Your task: Tally the lines containing "Support" in this data. Respond with the tally alone.

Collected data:
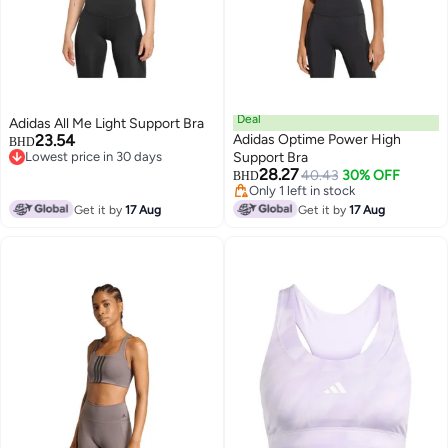
Deal
Adidas All Me Light Support Bra
23.54
Adidas Optime Power High
BHD
Lowest price in 30 days
Support Bra
Lowest price in 30 days
28.27
40.43
30% OFF
BHD
Only 1 left in stock
Only 1 left in stock
Get it by
17 Aug
Get it by
17 Aug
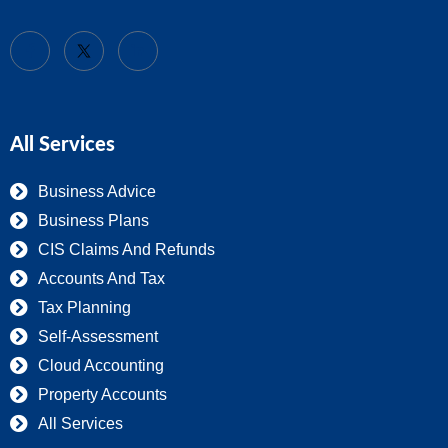
All Services
Business Advice
Business Plans
CIS Claims And Refunds
Accounts And Tax
Tax Planning
Self-Assessment
Cloud Accounting
Property Accounts
All Services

Your response: 2